MCP solved a real problem: how does an AI agent access external tools? But it created a new one. Because more tools doesn’t mean more capability. Past a certain point, it means less.
The problem in numbers
A single MCP server with 135 tools consumes roughly 126,000 tokens just for tool descriptions, before the agent does anything. With a 200K context window, that leaves less than 40% for actual work.
That would be acceptable if agents delivered better results with more tools. They don’t. Redis measured it: with 50+ available tools, selection accuracy was 42%. Filtered down to the 3-5 relevant ones, it jumped to 85%. Token usage dropped from 23,000 to 400. Latency from 3.4 seconds to 0.4.
This isn’t an isolated case. Chroma Research tested 18 LLMs and found the same pattern across all of them: more context, worse results. A packed context window at ~113K tokens pushed accuracy down by roughly 30% compared to a focused 300-token version. The model doesn’t get smarter when you feed it more. It gets more distracted.
What MCP doesn’t solve
MCP defines how tools are provided and called. It’s an infrastructure layer, comparable to a REST API specification. But MCP doesn’t know about workflows. It doesn’t know that tool B should only be called after tool A. It has no concept of dependencies, sequences, or fallback strategies.
Consider a typical API management scenario. You have an MCP server connected to a platform like Gravitee. Every API operation becomes an MCP tool. A platform with 80+ endpoints means 80+ tool descriptions in context. The agent sees: createApi, updateApi, deployApi, createPlan, publishPlan, createApplication, subscribeApplication, and 73 more. All flat, all equal weight.
When a developer says “Create a new API with rate limiting”, the agent has to assemble the right sequence from 80 tools: create API, create plan, publish plan, deploy API. In that order. Without orchestration, it guesses. And mostly guesses wrong, because 80 equally-weighted tool descriptions don’t communicate sequence.
The pattern: progressive disclosure
Multiple tools converged on the same solution independently.
Claude Code introduced a skills system. Skills load only their metadata (~30-50 tokens), the rest comes on demand. Instead of keeping all tools permanently in context, they’re filtered by intent.
Cursor migrated from monolithic .cursorrules to modular .mdc files. Rules are loaded via glob patterns only when they match the current file. Working on app/models/? You get the database conventions. Working on the frontend? You don’t.
GitHub Copilot uses path-specific .instructions.md files with YAML frontmatter. An applyTo property controls which instructions apply to which directories.

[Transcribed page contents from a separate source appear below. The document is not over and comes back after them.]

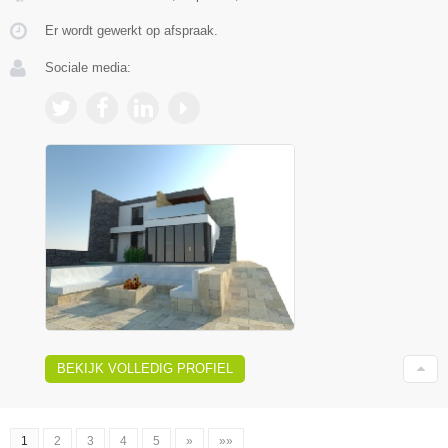
Er wordt gewerkt op afspraak.
Sociale media:
BEKIJK VOLLEDIG PROFIEL
1
2
3
4
5
»
»»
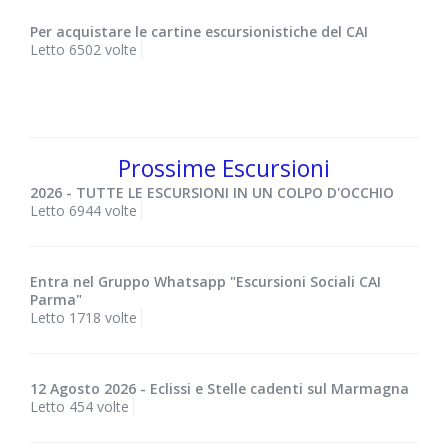
Per acquistare le cartine escursionistiche del CAI
Letto 6502 volte
Prossime Escursioni
2026 - TUTTE LE ESCURSIONI IN UN COLPO D'OCCHIO
Letto 6944 volte
Entra nel Gruppo Whatsapp "Escursioni Sociali CAI
Parma"
Letto 1718 volte
12 Agosto 2026 - Eclissi e Stelle cadenti sul Marmagna
Letto 454 volte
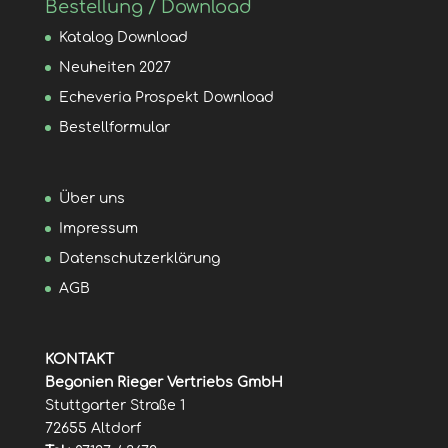
Bestellung / Download
Katalog Download
Neuheiten 2027
Echeveria Prospekt Download
Bestellformular
Über uns
Impressum
Datenschutzerklärung
AGB
KONTAKT
Begonien Rieger Vertriebs GmbH
Stuttgarter Straße 1
72655 Altdorf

The pattern is always the same: don’t load everything, load the right thing at the right time. The agent first gets a compact overview (what skills exist?), recognizes the intent of the request, then selectively loads the matching skill — including the necessary workflow steps and reference data.
Back to the API management example: instead of 80 tool descriptions permanently in context, a skill “API Management” defines a routing table. “Create an API” matches a workflow that describes the 4-5 relevant tools in the right order and provides the necessary reference data (target environment, naming conventions, default rate limits). Context shrinks from ~80,000 tokens to ~5,000. The agent knows what to do.
Why this matters now
Context windows are growing. Both Gemini and Claude now offer 1M tokens. You might think the problem solves itself. It doesn’t. The Chroma study shows: more context only helps when it’s relevant. Irrelevant context actively hurts, regardless of window size. Or as Anthropic puts it: context is a finite resource with diminishing returns.
Jenova AI puts the practical threshold at 5-7 tools per interaction. Beyond that, selection errors increase exponentially.
There’s a second trend reinforcing this: agentic architectures increasingly rely on specialized agents for individual tasks rather than one general-purpose agent that does everything. And specialized agents often run on smaller, faster models that don’t come with 1M-token windows. An agent on Haiku or a similarly lean model might have 32K-128K of context. Every token consumed by tool descriptions counts.
What this means in practice
If you’re building AI agents or running MCP servers, spend as much time thinking about tool routing as you do about tool availability. An MCP server offering 100 tools isn’t a feature. It’s a performance problem waiting to surface.
The rule of thumb: if your agent sees more than 10 tools for a given request, you need an orchestration layer. Not because MCP is bad — MCP is the right infrastructure. But infrastructure alone isn’t enough. You need intelligence on top.